À cet égard, les rapporteurs spéciaux saluent cependant les dernières démarches réalisées dans ce sens. En effet, dans le cadre d'une réflexion conjointe sur les potentielles évolutions des dispositifs d'aide fiscale en faveur des investissements productifs et du logement en outre-mer, le directeur général des finances publiques et la directrice générale des outre-mer ont rédigé, fin avril 2022, une lettre de mission dans laquelle ils demandent à la direction de la législation fiscale (DLF) et la direction générale des outre-mer (DGOM) de proposer au nouveau Gouvernement une évaluation des aides fiscales existantes en faveur de l'investissement en outre-mer. Cette évaluation, qui devrait être confiée à un corps d'inspection interministériel, pourrait, le cas échéant, aboutir à des propositions de réforme législative.

En complément, cette lettre de mission prévoit la création d'un groupe de travail en charge notamment de l'amélioration de la connaissance et de la fiabilisation des données relatives à ces aides fiscales.
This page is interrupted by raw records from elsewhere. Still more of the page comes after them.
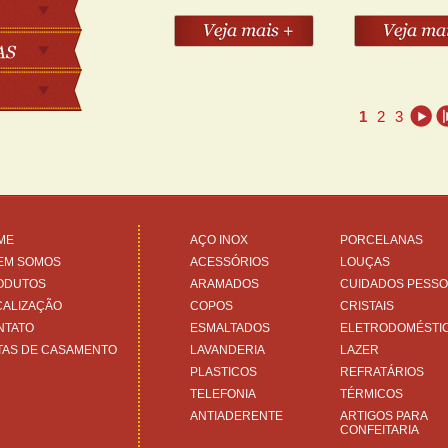
1
2
3
ME
AÇO INOX
PORCELANAS
EM SOMOS
ACESSÓRIOS
LOUÇAS
ODUTOS
ARAMADOS
CUIDADOS PESSO
CALIZAÇÃO
COPOS
CRISTAIS
NTATO
ESMALTADOS
ELETRODOMÉSTI
TAS DE CASAMENTO
LAVANDERIA
LAZER
PLASTICOS
REFRATÁRIOS
TELEFONIA
TÉRMICOS
ANTIADERENTE
ARTIGOS PARA
CONFEITARIA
2. Une réflexion plus large sur l'ensemble des dispositifs

Cette évaluation exhaustive est un préalable nécessaire à une réflexion plus large qui devra porter sur :

- la possibilité d'étendre certains dispositifs existants à l'efficacité démontrée ;

- la prorogation de dispositifs en voie d'extinction ;

- la suppression des dépenses fiscales les moins efficientes et la possibilité d'une réallocation de ces montants pour renforcer d'autres dispositifs (dépenses fiscales ou rebudgétisation sur les actions qui saturent la consommation des crédits ouverts).